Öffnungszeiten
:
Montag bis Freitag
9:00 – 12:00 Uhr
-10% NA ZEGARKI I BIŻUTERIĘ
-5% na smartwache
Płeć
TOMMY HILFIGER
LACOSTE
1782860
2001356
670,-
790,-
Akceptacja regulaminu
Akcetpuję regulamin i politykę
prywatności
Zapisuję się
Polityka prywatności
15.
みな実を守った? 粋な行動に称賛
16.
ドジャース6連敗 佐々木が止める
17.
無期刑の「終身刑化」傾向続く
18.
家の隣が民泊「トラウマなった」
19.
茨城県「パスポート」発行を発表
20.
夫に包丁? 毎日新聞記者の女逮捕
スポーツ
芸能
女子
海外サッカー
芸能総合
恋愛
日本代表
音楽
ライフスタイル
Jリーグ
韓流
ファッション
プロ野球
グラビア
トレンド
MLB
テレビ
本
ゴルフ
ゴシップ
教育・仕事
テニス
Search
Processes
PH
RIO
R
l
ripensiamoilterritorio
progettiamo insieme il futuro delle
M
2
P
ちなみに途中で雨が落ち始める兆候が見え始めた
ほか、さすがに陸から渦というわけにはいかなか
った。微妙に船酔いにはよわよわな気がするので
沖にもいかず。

■ ■ ■

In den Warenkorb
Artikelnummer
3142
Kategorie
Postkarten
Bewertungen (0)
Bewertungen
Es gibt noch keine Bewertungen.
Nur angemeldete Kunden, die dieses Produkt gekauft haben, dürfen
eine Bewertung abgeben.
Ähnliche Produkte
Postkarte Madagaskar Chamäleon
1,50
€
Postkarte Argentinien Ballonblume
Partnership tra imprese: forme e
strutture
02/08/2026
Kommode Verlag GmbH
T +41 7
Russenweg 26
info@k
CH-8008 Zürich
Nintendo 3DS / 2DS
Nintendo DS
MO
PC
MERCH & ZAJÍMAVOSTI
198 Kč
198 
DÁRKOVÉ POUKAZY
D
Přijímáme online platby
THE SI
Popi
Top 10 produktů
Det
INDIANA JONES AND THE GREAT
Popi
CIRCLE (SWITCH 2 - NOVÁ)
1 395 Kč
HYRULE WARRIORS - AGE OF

■ ■ ■

_Exercise instructions_
In the records above, the line with "Öffnungszeiten" marks the start and the line with "ripensiamoilterritorio" marks the end; copy that stretch exactly, both lines included, and nothing else.

_Answer to the problem_
Öffnungszeiten
:
Montag bis Freitag
9:00 – 12:00 Uhr
-10% NA ZEGARKI I BIŻUTERIĘ
-5% na smartwache
Płeć
TOMMY HILFIGER
LACOSTE
1782860
2001356
670,-
790,-
Akceptacja regulaminu
Akcetpuję regulamin i politykę
prywatności
Zapisuję się
Polityka prywatności
15.
みな実を守った? 粋な行動に称賛
16.
ドジャース6連敗 佐々木が止める
17.
無期刑の「終身刑化」傾向続く
18.
家の隣が民泊「トラウマなった」
19.
茨城県「パスポート」発行を発表
20.
夫に包丁? 毎日新聞記者の女逮捕
スポーツ
芸能
女子
海外サッカー
芸能総合
恋愛
日本代表
音楽
ライフスタイル
Jリーグ
韓流
ファッション
プロ野球
グラビア
トレンド
MLB
テレビ
本
ゴルフ
ゴシップ
教育・仕事
テニス
Search
Processes
PH
RIO
R
l
ripensiamoilterritorio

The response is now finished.